Data in this exercise Block Start
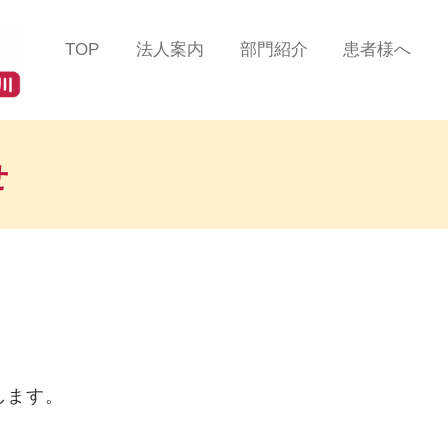
TOP
法人案内
部門紹介
患者様へ
法人理念
総合診療部門
患者様の声
ツインハート在宅クリニ
在宅緩和ケアセンター
医療費について
ック
蒲田
せ
在宅リハビリテーション
掲示事項／各種加算
ツインハート在宅クリニ
センター
るご案内
ック
品川
在宅認知症センター
よくある質問/お問
ツインハート在宅クリニ
ック
自由が丘
在宅救急センター
ツインハート在宅クリニ
訪問看護部門
ック
二子玉川
訪問リハビリテーション
します。
スタッフ紹介
部門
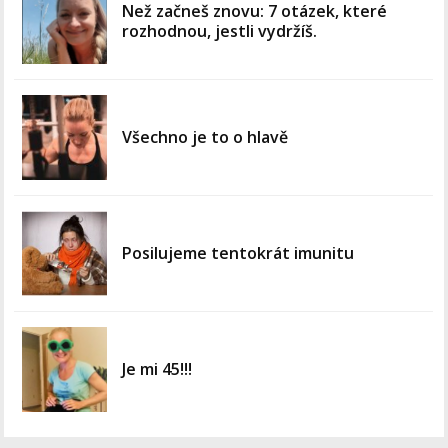
Než začneš znovu: 7 otázek, které
rozhodnou, jestli vydržíš.
Všechno je to o hlavě
Posilujeme tentokrát imunitu
Je mi 45!!!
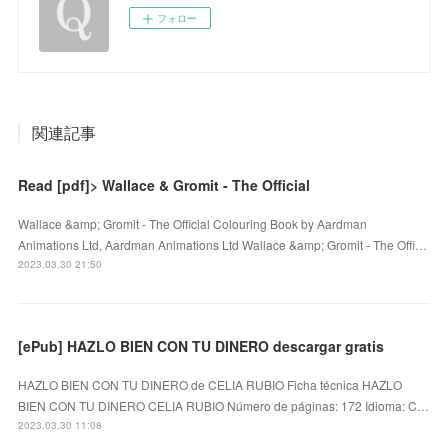
フォロー
関連記事
Read [pdf]> Wallace & Gromit - The Official
Wallace &amp; Gromit - The Official Colouring Book by Aardman
Animations Ltd, Aardman Animations Ltd Wallace &amp; Gromit - The Offi…
2023.03.30 21:50
[ePub] HAZLO BIEN CON TU DINERO descargar gratis
HAZLO BIEN CON TU DINERO de CELIA RUBIO Ficha técnica HAZLO
BIEN CON TU DINERO CELIA RUBIO Número de páginas: 172 Idioma: C…
2023.03.30 11:08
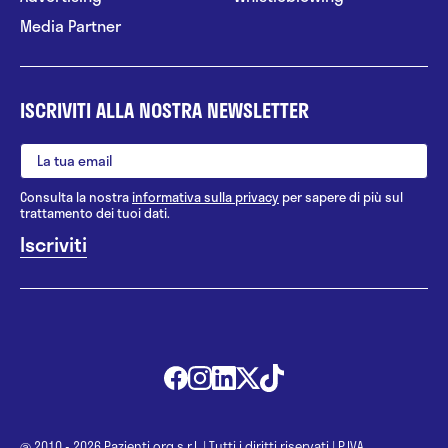
Media Partner
ISCRIVITI ALLA NOSTRA NEWSLETTER
Consulta la nostra
informativa sulla privacy
per sapere di più sul
trattamento dei tuoi dati.
@ 2010 - 2026 Pazienti.org s.r.l.
|
Tutti i diritti riservati
|
P.IVA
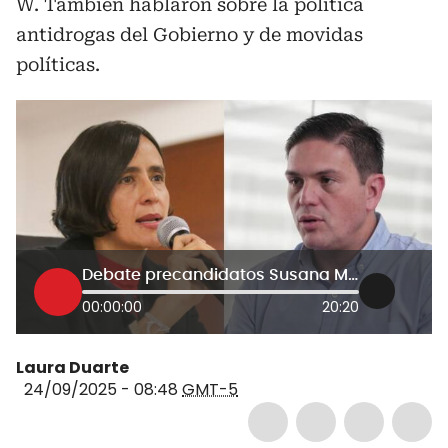
W. También hablaron sobre la política
antidrogas del Gobierno y de movidas
políticas.
Debate precandidatos Susana Muhamad y Juan Carlos Pinzón: economía ilegal, Petro en la ONU y más
00:00:00
20:20
Laura Duarte
24/09/2025 - 08:48
GMT-5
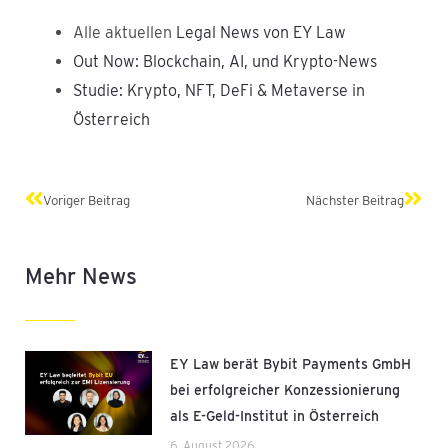
Alle aktuellen
Legal News von EY Law
Out Now: Blockchain, AI, und Krypto-News
Studie: Krypto, NFT, DeFi & Metaverse in
Österreich
Zurück
Näch
Voriger Beitrag
Nächster Beitrag
Mehr News
EY Law berät Bybit Payments GmbH
bei erfolgreicher Konzessionierung
als E-Geld-Institut in Österreich
6. August 2026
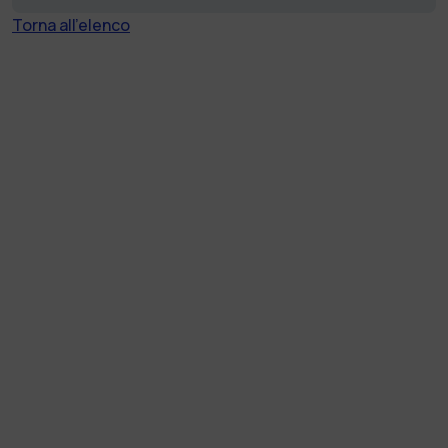
Torna all'elenco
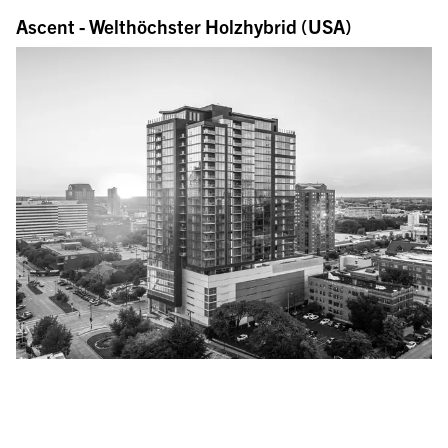
Ascent - Welthöchster Holzhybrid (USA)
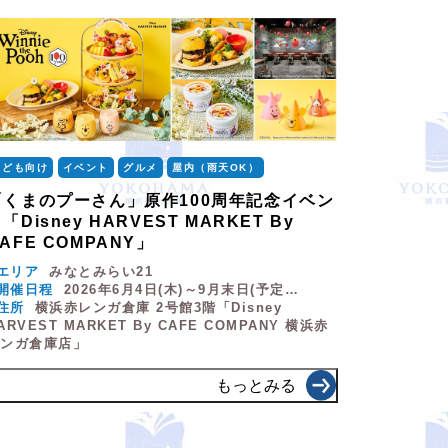
こども向け
イベント
グルメ
屋内（雨天OK）
「くまのプーさん」原作100周年記念イベン
「Disney HARVEST MARKET By
AFE COMPANY」
エリア
みなとみらい21
開催日程
2026年6月4日(木)～9月末日(予定…
住所
横浜赤レンガ倉庫 2号館3階「Disney
ARVEST MARKET By CAFE COMPANY 横浜赤
レンガ倉庫店」
もっとみる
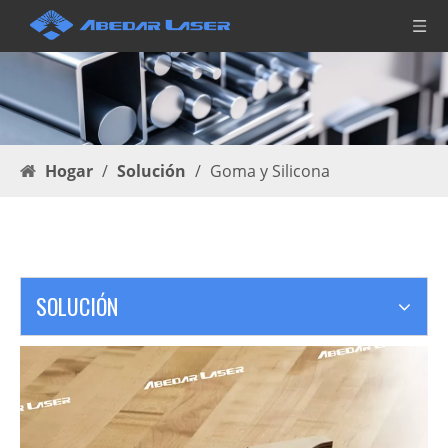
Hogar
/
Solución
/
Goma y Silicona
SOLUCIÓN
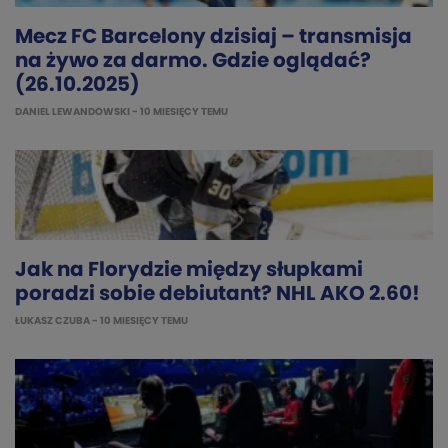
Mecz FC Barcelony dzisiaj – transmisja
na żywo za darmo. Gdzie oglądać?
(26.10.2025)
DANIEL LEWANDOWSKI
- 10 MIESIĘCY TEMU
Jak na Florydzie między słupkami
poradzi sobie debiutant? NHL AKO 2.60!
ŁUKASZ CZUBA
- 10 MIESIĘCY TEMU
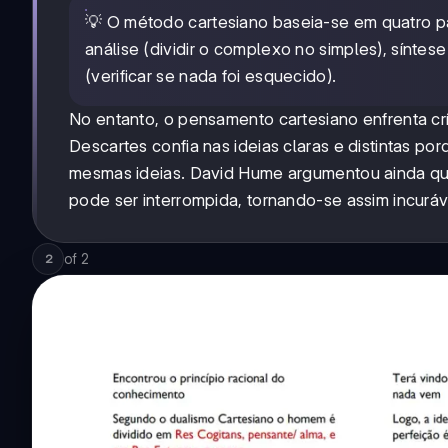
💡 O método cartesiano baseia-se em quatro pas
análise (dividir o complexo no simples), sínte
(verificar se nada foi esquecido).
No entanto, o pensamento cartesiano enfrenta crí
Descartes confia nas ideias claras e distintas p
mesmas ideias. David Hume argumentou ainda q
pode ser interrompida, tornando-se assim incuráv
of
2
2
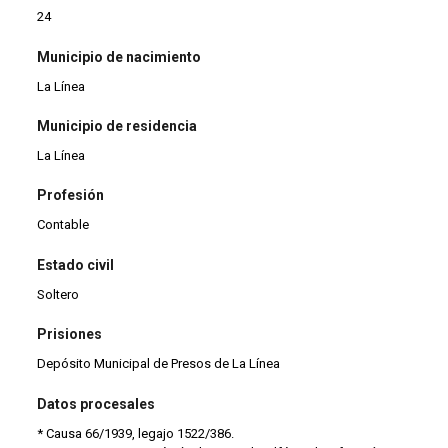
24
Municipio de nacimiento
La Línea
Municipio de residencia
La Línea
Profesión
Contable
Estado civil
Soltero
Prisiones
Depósito Municipal de Presos de La Línea
Datos procesales
* Causa 66/1939, legajo 1522/386.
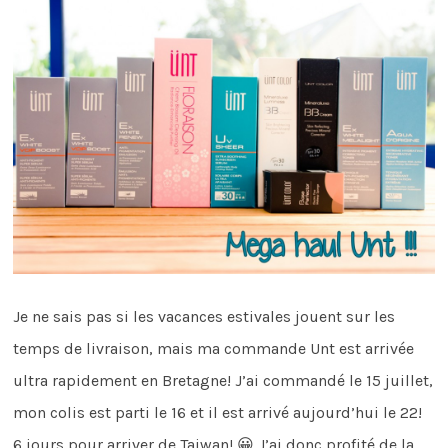
Je ne sais pas si les vacances estivales jouent sur les
temps de livraison, mais ma commande Unt est arrivée
ultra rapidement en Bretagne! J’ai commandé le 15 juillet,
mon colis est parti le 16 et il est arrivé aujourd’hui le 22!
6 jours pour arriver de Taiwan! 😀 J’ai donc profité de la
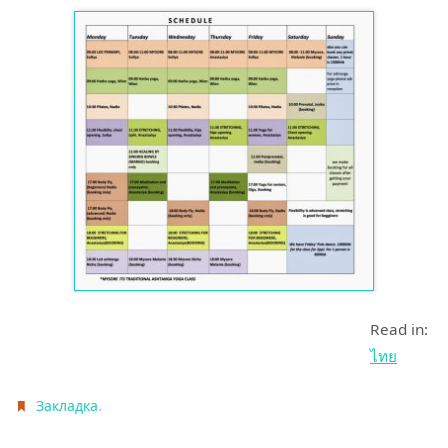
Read in:
ไทย
.
Закладка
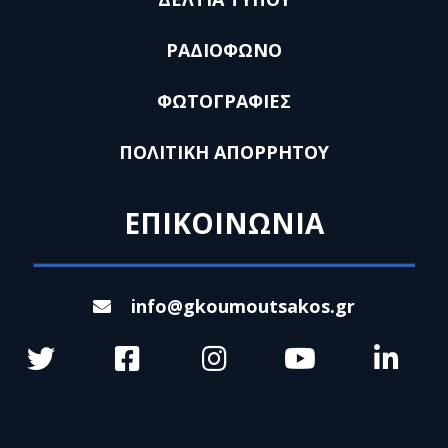
ΡΑΔΙΟΦΩΝΟ
ΦΩΤΟΓΡΑΦΙΕΣ
ΠΟΛΙΤΙΚΗ ΑΠΟΡΡΗΤΟΥ
ΕΠΙΚΟΙΝΩΝΙΑ
info@gkoumoutsakos.gr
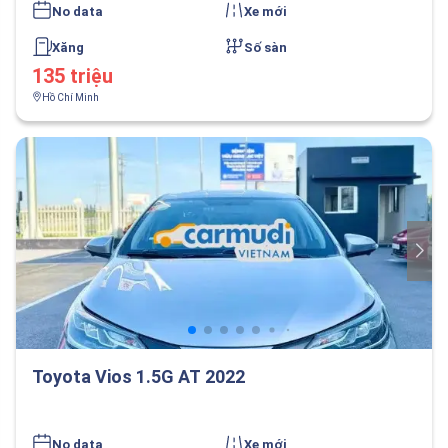
No data
Xe mới
Xăng
Số sàn
135 triệu
Hồ Chí Minh
Toyota Vios 1.5G AT 2022
No data
Xe mới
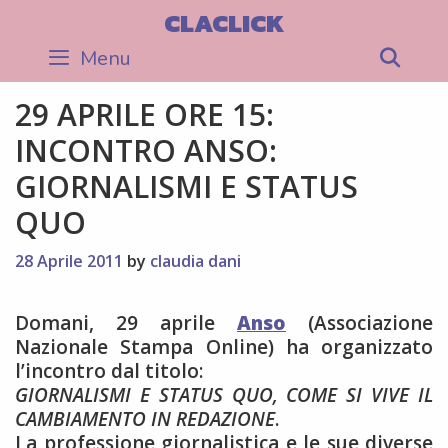
Skip
CLACLICK
to
Menu
Sea
content
29 APRILE ORE 15:
INCONTRO ANSO:
GIORNALISMI E STATUS
QUO
28 Aprile 2011
by
claudia dani
Domani, 29 aprile
Anso
(Associazione
Nazionale Stampa Online) ha organizzato
l’incontro dal titolo:
GIORNALISMI E STATUS QUO, COME SI VIVE IL
CAMBIAMENTO IN REDAZIONE
.
La professione giornalistica e le sue diverse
Data in this exercise Block End
Description of the task
The answer must be every line of the records above that holds the word "Official".

Result below
Read [pdf]> Wallace & Gromit - The Official
Wallace &amp; Gromit - The Official Colouring Book by Aardman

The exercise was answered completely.